In Oregon, the ODA officially classified it as a class "B" noxious weed in 2004. Its strategic plan includes efforts to eradicate butterfly bush in the wild, but not from people's yards.
James Altland, nursery crops researcher at OSU's North Willamette Research and Extension Center in Aurora, and his student Julie Ream, are studying the relative invasiveness of cultivated species of butterfly bush in Oregon.
Butterfly bush is extremely invasive in natural areas. There are serious infestations on the North Fork of the Willamette River near Oakridge and along the Coquille River near the coast. It has spread to most of the counties in western Oregon and Washington. It has been a huge problem in England, where it is one of the top 20 weeds, having overtaken large tracts of disturbed land 50 years after it was introduced from China. It is a terrible problem in New Zealand as well, especially in areas prone to frequent flooding.
"We want to know if there are types of Buddleia that can be grown safely without escaping and threatening the natural environment," said Altland.
In reviewing the scientific literature about the invasiveness of butterfly bush in the United Kingdom, the OSU researchers found that seed there requires a long time to develop and release from the plant.

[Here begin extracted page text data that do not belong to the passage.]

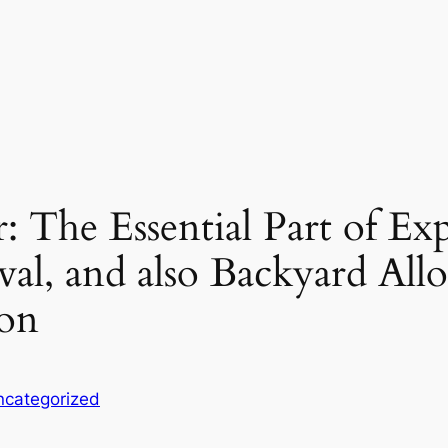
r: The Essential Part of Ex
al, and also Backyard Allo
ion
ncategorized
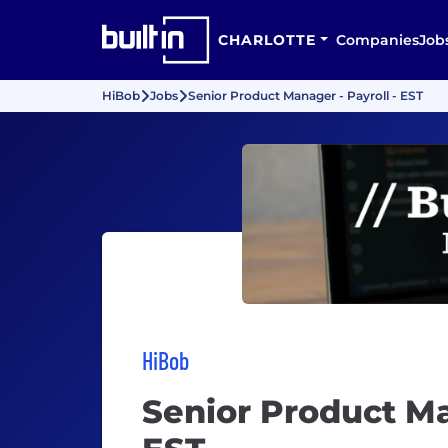
CHARLOTTE
Companies
Job
HiBob
Jobs
Senior Product Manager - Payroll - EST
HiBob
Senior Product Ma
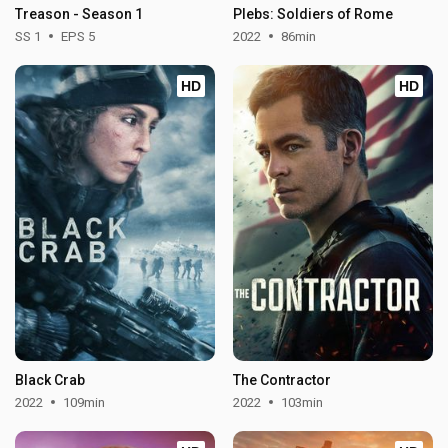
Treason - Season 1
Plebs: Soldiers of Rome
SS 1
EPS 5
2022
86min
HD
HD
Black Crab
The Contractor
2022
109min
2022
103min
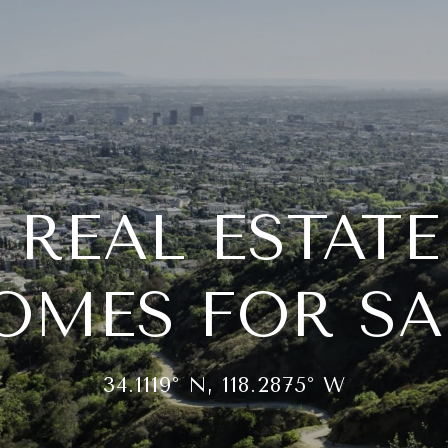
 REAL ESTAT
OMES FOR SA
34.1119° N, 118.2875° W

British researchers have discovered that flower heads from a previous summer do not release seed until dry weather occurs the following spring, said Altland. Practically applied, this means that if nurseries and home gardeners prune all the spent blossoms off their butterfly bushes in the fall, it is a way of controlling the release of seed from the plant.

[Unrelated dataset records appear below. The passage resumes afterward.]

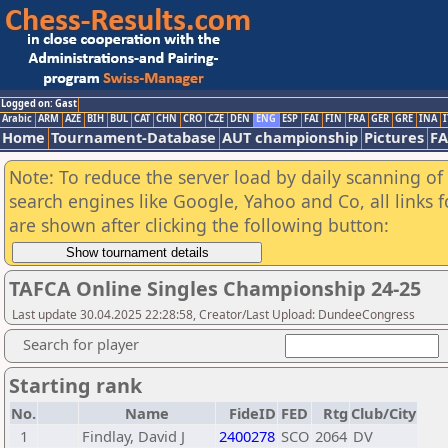
Logged on: Gast
Arabic
ARM
AZE
BIH
BUL
CAT
CHN
CRO
CZE
DEN
ENG
ESP
FAI
FIN
FRA
GER
GRE
INA
I
Home
Tournament-Database
AUT championship
Pictures
F
Note: To reduce the server load by daily scanning of a
search engines like Google, Yahoo and Co, all links 
are shown after clicking the following button:
TAFCA Online Singles Championship 24-25
Last update 30.04.2025 22:28:58, Creator/Last Upload: DundeeCongress
Search for player
Starting rank
No.
Name
FideID
FED
Rtg
Club/City
1
Findlay, David J
2400278
SCO
2064
DV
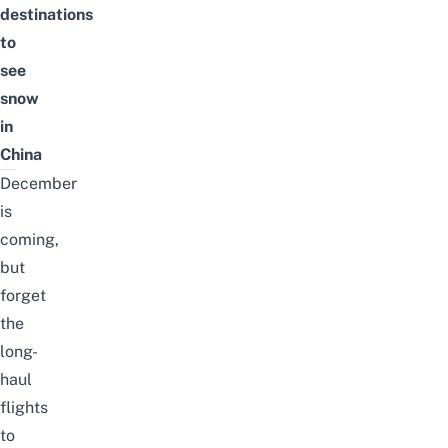
destinations
to
see
snow
in
China
December
is
coming,
but
forget
the
long-
haul
flights
to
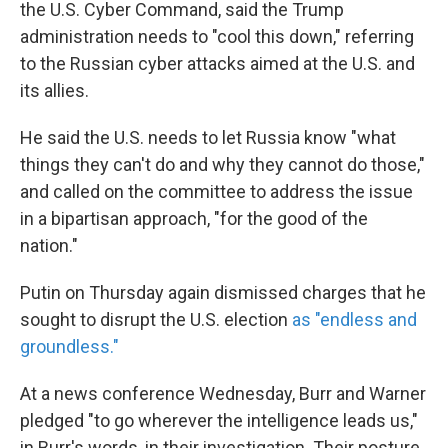
the U.S. Cyber Command, said the Trump
administration needs to "cool this down," referring
to the Russian cyber attacks aimed at the U.S. and
its allies.
He said the U.S. needs to let Russia know "what
things they can't do and why they cannot do those,"
and called on the committee to address the issue
in a bipartisan approach, "for the good of the
nation."
Putin on Thursday again dismissed charges that he
sought to disrupt the U.S. election
as "endless and
groundless."
At a news conference Wednesday, Burr and Warner
pledged "to go wherever the intelligence leads us,"
in Burr's words, in their investigation. Their posture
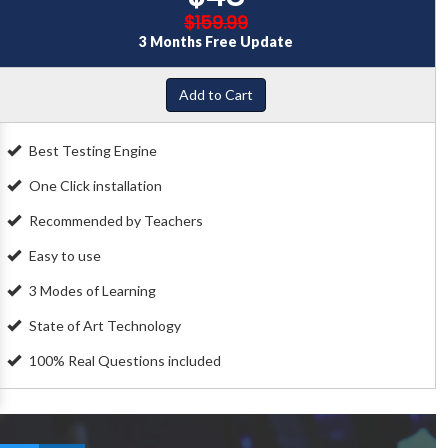
$159.99
3 Months Free Update
Add to Cart
Best Testing Engine
One Click installation
Recommended by Teachers
Easy to use
3 Modes of Learning
State of Art Technology
100% Real Questions included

Altland and Ream are conducting trials on five cultivars of butterfly bush commonly produced in Oregon to see exactly when seeds are released in the Willamette Valley, as seed releases may be slightly different from England. They also conducted research on the soils, and habitat of butterfly bush-infested sites to determine and describe what factors favor these infestations in Oregon.
So far, they have found butterfly bush infestations in a wide variety of sites, from floodplains to mountain slopes, said Altland. They found the densest infestations in burned sites in reforestation areas and in frequently disturbed floodplains and riparian areas. They found few escaped seedlings from nurseries, as production nurseries often cut back plants at the end of the year to encourage branching.

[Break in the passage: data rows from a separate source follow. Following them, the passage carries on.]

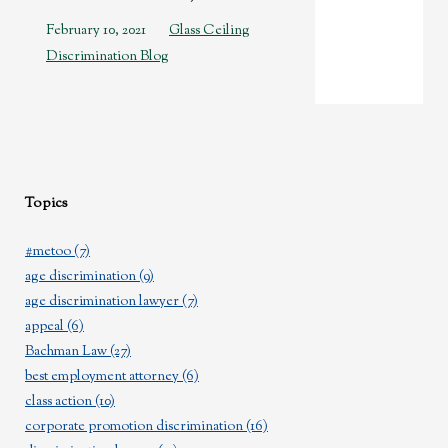
February 10, 2021
Glass Ceiling
Discrimination Blog
Topics
#metoo
(7)
age discrimination
(9)
age discrimination lawyer
(7)
appeal
(6)
Bachman Law
(27)
best employment attorney
(6)
class action
(10)
corporate promotion discrimination
(16)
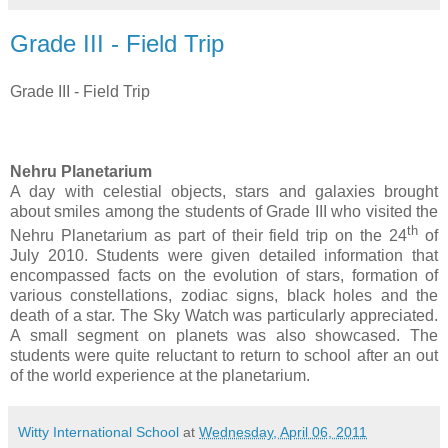
Grade III - Field Trip
Grade III - Field Trip
Nehru Planetarium
A
day with celestial objects, stars and galaxies brought
about smiles among the students of Grade III who visited the
th
Nehru Planetarium as part of their field trip on the
24
of
July
2010. Students were given detailed information that
encompassed facts on the evolution of stars, formation of
various constellations, zodiac signs, black holes and the
death of a star. The Sky Watch was particularly appreciated.
A small segment on planets was also showcased. The
students were quite reluctant to return to school after an out
of the world experience at the planetarium.
Witty International School
at
Wednesday, April 06, 2011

Both OSU and ODA scientists are encouraging home gardeners to pay close attention to choosing butterfly bushes that are cultivated varieties, not the straight wild species Buddleia davidii. Only this species Buddleia davidii, not specially bred cultivars are subject to Oregon's noxious weed listing. It is most commonly seen growing wild along roadsides, in riparian areas and in forest openings.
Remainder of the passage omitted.